== Data ==

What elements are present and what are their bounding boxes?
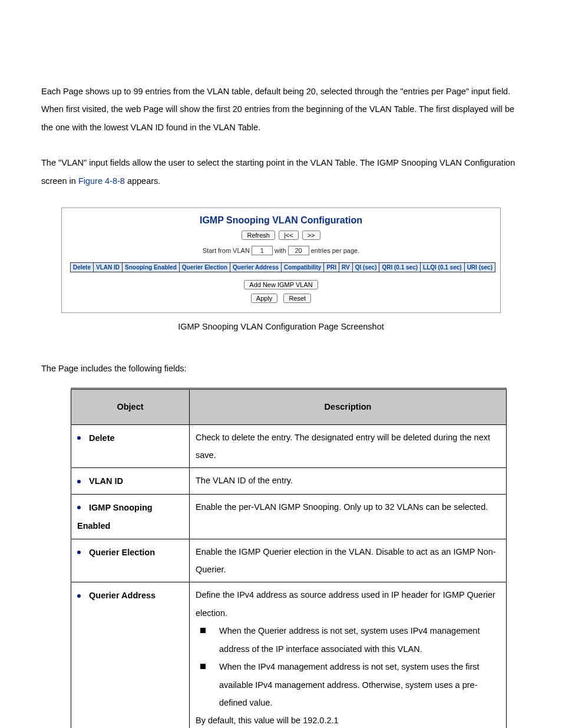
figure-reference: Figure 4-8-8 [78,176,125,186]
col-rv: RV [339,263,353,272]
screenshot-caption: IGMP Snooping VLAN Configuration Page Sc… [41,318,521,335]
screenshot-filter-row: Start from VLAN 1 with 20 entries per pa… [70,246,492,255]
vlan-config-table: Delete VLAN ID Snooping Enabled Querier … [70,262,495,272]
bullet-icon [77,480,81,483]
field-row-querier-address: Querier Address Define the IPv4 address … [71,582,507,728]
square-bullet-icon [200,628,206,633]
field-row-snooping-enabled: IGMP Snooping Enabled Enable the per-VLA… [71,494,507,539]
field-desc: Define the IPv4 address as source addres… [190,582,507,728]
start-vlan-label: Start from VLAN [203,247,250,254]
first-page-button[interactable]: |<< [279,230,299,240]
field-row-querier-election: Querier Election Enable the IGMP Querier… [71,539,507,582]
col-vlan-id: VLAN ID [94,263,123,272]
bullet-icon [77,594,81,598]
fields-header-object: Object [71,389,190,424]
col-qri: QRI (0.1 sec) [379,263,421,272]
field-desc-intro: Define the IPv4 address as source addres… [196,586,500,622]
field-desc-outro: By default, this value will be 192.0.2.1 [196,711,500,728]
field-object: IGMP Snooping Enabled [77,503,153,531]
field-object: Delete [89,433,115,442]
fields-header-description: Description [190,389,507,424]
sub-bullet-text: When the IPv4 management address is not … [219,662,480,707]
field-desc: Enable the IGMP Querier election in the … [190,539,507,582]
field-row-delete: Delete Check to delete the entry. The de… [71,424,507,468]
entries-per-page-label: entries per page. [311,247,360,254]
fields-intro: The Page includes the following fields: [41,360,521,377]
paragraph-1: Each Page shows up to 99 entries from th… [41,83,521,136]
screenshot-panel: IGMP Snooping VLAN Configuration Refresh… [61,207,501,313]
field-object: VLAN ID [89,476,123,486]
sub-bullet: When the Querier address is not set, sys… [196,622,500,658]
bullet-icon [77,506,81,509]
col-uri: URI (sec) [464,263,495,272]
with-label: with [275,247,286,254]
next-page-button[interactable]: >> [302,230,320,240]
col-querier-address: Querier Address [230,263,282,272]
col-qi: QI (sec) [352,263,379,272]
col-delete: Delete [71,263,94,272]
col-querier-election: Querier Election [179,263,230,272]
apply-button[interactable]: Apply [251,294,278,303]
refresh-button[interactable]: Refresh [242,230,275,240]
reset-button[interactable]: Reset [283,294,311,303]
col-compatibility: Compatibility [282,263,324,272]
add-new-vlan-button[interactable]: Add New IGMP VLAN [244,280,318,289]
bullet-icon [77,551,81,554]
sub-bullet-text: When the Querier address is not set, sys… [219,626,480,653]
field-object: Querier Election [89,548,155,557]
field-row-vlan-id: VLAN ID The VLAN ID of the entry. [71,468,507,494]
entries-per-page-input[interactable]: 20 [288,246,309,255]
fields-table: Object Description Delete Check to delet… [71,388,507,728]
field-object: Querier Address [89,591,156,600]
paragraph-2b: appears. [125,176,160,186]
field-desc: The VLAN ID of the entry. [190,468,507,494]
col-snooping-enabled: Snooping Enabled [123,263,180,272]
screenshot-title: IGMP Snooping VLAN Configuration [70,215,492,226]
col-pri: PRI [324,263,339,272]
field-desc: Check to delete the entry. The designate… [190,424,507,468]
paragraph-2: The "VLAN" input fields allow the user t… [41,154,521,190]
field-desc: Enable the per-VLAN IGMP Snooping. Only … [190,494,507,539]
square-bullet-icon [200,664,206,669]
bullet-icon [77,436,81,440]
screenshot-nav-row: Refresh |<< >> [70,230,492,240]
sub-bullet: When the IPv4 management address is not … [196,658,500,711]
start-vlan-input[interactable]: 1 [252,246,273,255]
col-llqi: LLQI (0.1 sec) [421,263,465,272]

===

» **Exercise prompt**:
Could you reproduce the listing above word for word while leaving out its pictures?

» **Response to this exercise**:
What elements are present and what are their bounding boxes?
figure-reference: Figure 4-8-8 [78,176,125,186]
col-rv: RV [339,263,353,272]
screenshot-caption: IGMP Snooping VLAN Configuration Page Sc… [41,318,521,335]
screenshot-filter-row: Start from VLAN 1 with 20 entries per pa… [70,246,492,255]
vlan-config-table: Delete VLAN ID Snooping Enabled Querier … [70,262,495,272]
bullet-icon [77,480,81,483]
field-row-querier-address: Querier Address Define the IPv4 address … [71,582,507,728]
square-bullet-icon [200,628,206,633]
field-row-snooping-enabled: IGMP Snooping Enabled Enable the per-VLA… [71,494,507,539]
field-desc: Define the IPv4 address as source addres… [190,582,507,728]
start-vlan-label: Start from VLAN [203,247,250,254]
first-page-button[interactable]: |<< [279,230,299,240]
field-row-querier-election: Querier Election Enable the IGMP Querier… [71,539,507,582]
col-vlan-id: VLAN ID [94,263,123,272]
bullet-icon [77,594,81,598]
fields-header-object: Object [71,389,190,424]
col-qri: QRI (0.1 sec) [379,263,421,272]
field-desc-intro: Define the IPv4 address as source addres… [196,586,500,622]
field-desc-outro: By default, this value will be 192.0.2.1 [196,711,500,728]
field-object: IGMP Snooping Enabled [77,503,153,531]
field-object: Delete [89,433,115,442]
fields-header-description: Description [190,389,507,424]
sub-bullet-text: When the IPv4 management address is not … [219,662,480,707]
field-desc: Enable the IGMP Querier election in the … [190,539,507,582]
field-row-delete: Delete Check to delete the entry. The de… [71,424,507,468]
entries-per-page-label: entries per page. [311,247,360,254]
fields-intro: The Page includes the following fields: [41,360,521,377]
paragraph-1: Each Page shows up to 99 entries from th… [41,83,521,136]
screenshot-panel: IGMP Snooping VLAN Configuration Refresh… [61,207,501,313]
field-object: VLAN ID [89,476,123,486]
sub-bullet: When the Querier address is not set, sys… [196,622,500,658]
bullet-icon [77,506,81,509]
col-uri: URI (sec) [464,263,495,272]
with-label: with [275,247,286,254]
next-page-button[interactable]: >> [302,230,320,240]
col-querier-address: Querier Address [230,263,282,272]
col-qi: QI (sec) [352,263,379,272]
col-delete: Delete [71,263,94,272]
col-querier-election: Querier Election [179,263,230,272]
apply-button[interactable]: Apply [251,294,278,303]
refresh-button[interactable]: Refresh [242,230,275,240]
reset-button[interactable]: Reset [283,294,311,303]
col-compatibility: Compatibility [282,263,324,272]
add-new-vlan-button[interactable]: Add New IGMP VLAN [244,280,318,289]
bullet-icon [77,551,81,554]
sub-bullet-text: When the Querier address is not set, sys… [219,626,480,653]
field-object: Querier Election [89,548,155,557]
field-row-vlan-id: VLAN ID The VLAN ID of the entry. [71,468,507,494]
entries-per-page-input[interactable]: 20 [288,246,309,255]
fields-table: Object Description Delete Check to delet… [71,388,507,728]
field-object: Querier Address [89,591,156,600]
paragraph-2b: appears. [125,176,160,186]
field-desc: The VLAN ID of the entry. [190,468,507,494]
col-snooping-enabled: Snooping Enabled [123,263,180,272]
screenshot-title: IGMP Snooping VLAN Configuration [70,215,492,226]
col-pri: PRI [324,263,339,272]
field-desc: Check to delete the entry. The designate… [190,424,507,468]
paragraph-2: The "VLAN" input fields allow the user t… [41,154,521,190]
field-desc: Enable the per-VLAN IGMP Snooping. Only … [190,494,507,539]
square-bullet-icon [200,664,206,669]
bullet-icon [77,436,81,440]
screenshot-nav-row: Refresh |<< >> [70,230,492,240]
sub-bullet: When the IPv4 management address is not … [196,658,500,711]
start-vlan-input[interactable]: 1 [252,246,273,255]
col-llqi: LLQI (0.1 sec) [421,263,465,272]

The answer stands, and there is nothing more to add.